- EXERCISE PROMPT
State, as one number, how many lines in these records hold "source".

- STORED DATA
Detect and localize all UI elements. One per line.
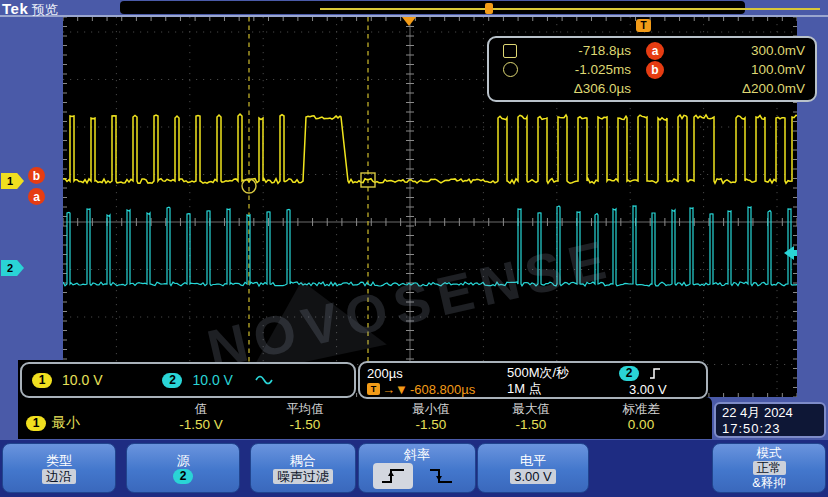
menu-coupling-button[interactable]: 耦合 噪声过滤 [250, 443, 356, 493]
measurement-panel: 值 平均值 最小值 最大值 标准差 -1.50 V -1.50 -1.50 -1… [18, 397, 712, 439]
cursor-delta-value: Δ200.0mV [679, 81, 805, 96]
meas-header-max: 最大值 [476, 401, 586, 418]
cursor-row-a: -718.8µs a 300.0mV [503, 41, 805, 60]
timebase-scale: 200µs [367, 366, 507, 381]
menu-mode-title: 模式 [757, 446, 782, 460]
meas-max: -1.50 [476, 417, 586, 432]
trigger-level-readout: 3.00 V [629, 382, 667, 397]
meas-min: -1.50 [376, 417, 486, 432]
menu-source-button[interactable]: 源 2 [126, 443, 240, 493]
menu-slope-button[interactable]: 斜率 [358, 443, 476, 493]
cursor-readout-box: -718.8µs a 300.0mV -1.025ms b 100.0mV Δ3… [487, 36, 817, 102]
menu-coupling-title: 耦合 [290, 453, 316, 468]
cursor-delta-time: Δ306.0µs [529, 81, 631, 96]
cursor-b-badge-icon: b [646, 61, 664, 79]
cursor-b-value: 100.0mV [679, 62, 805, 77]
brand-logo: Tek [2, 0, 28, 17]
cursor-a-time: -718.8µs [529, 43, 631, 58]
title-bar: Tek 预览 [0, 0, 828, 15]
menu-mode-button[interactable]: 模式 正常 &释抑 [712, 443, 826, 493]
menu-source-badge: 2 [173, 469, 193, 484]
ch2-coupling-icon [255, 374, 273, 386]
meas-channel-badge: 1 [26, 416, 46, 431]
titlebar-divider [0, 15, 828, 17]
ch2-scale: 10.0 V [192, 372, 232, 388]
menu-mode-value2: &释抑 [752, 476, 785, 490]
meas-name: 最小 [52, 414, 80, 432]
expansion-point-icon [402, 17, 416, 26]
cursor-b-time: -1.025ms [529, 62, 631, 77]
trigger-position-icon[interactable]: T [636, 19, 651, 32]
cursor-row-b: -1.025ms b 100.0mV [503, 60, 805, 79]
meas-mean: -1.50 [250, 417, 360, 432]
trigger-source-badge: 2 [619, 366, 639, 381]
record-waveform-line [320, 8, 820, 10]
cursor-a-badge-icon: a [646, 42, 664, 60]
menu-level-button[interactable]: 电平 3.00 V [477, 443, 589, 493]
menu-level-title: 电平 [520, 453, 546, 468]
meas-value: -1.50 V [146, 417, 256, 432]
cursor-a-value: 300.0mV [679, 43, 805, 58]
horizontal-delay: -608.800µs [410, 382, 475, 397]
meas-header-min: 最小值 [376, 401, 486, 418]
menu-slope-title: 斜率 [404, 447, 430, 462]
menu-type-value: 边沿 [42, 469, 76, 484]
time-text: 17:50:23 [722, 421, 818, 437]
meas-stddev: 0.00 [586, 417, 696, 432]
falling-edge-icon[interactable] [421, 463, 461, 489]
square-cursor-icon [503, 44, 529, 58]
ch1-badge[interactable]: 1 [32, 373, 52, 388]
softkey-menu: 类型 边沿 源 2 耦合 噪声过滤 斜率 电平 3.00 V 模式 正常 &释抑 [0, 440, 828, 497]
channel-readout-box: 1 10.0 V 2 10.0 V [20, 362, 356, 398]
menu-type-button[interactable]: 类型 边沿 [2, 443, 116, 493]
measurement-label: 1 最小 [26, 414, 80, 432]
meas-header-mean: 平均值 [250, 401, 360, 418]
meas-header-stddev: 标准差 [586, 401, 696, 418]
timebase-trigger-box: 200µs 500M次/秒 2 T →▼ -608.800µs 1M 点 3.0… [358, 361, 708, 399]
rising-edge-icon[interactable] [373, 463, 413, 489]
ch2-badge[interactable]: 2 [162, 373, 182, 388]
menu-type-title: 类型 [46, 453, 72, 468]
datetime-box: 22 4月 2024 17:50:23 [714, 402, 826, 438]
trigger-icon-small: T [367, 383, 380, 395]
menu-mode-value: 正常 [753, 461, 786, 475]
circle-cursor-icon [503, 62, 529, 77]
acquisition-status: 预览 [32, 1, 58, 19]
menu-source-title: 源 [177, 453, 190, 468]
record-length: 1M 点 [507, 380, 615, 398]
meas-header-value: 值 [146, 401, 256, 418]
cursor-row-delta: Δ306.0µs Δ200.0mV [503, 79, 805, 98]
menu-level-value: 3.00 V [510, 469, 556, 484]
cursor-a-badge[interactable]: a [28, 188, 45, 205]
cursor-b-badge[interactable]: b [28, 167, 45, 184]
menu-coupling-value: 噪声过滤 [273, 469, 333, 484]
record-view-bar [120, 1, 745, 14]
ch1-scale: 10.0 V [62, 372, 102, 388]
trigger-slope-icon [649, 367, 661, 380]
date-text: 22 4月 2024 [722, 405, 818, 421]
delay-arrow-icon: →▼ [382, 382, 408, 397]
record-window-marker[interactable] [485, 3, 493, 14]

- SOLUTION FOR THIS TASK
4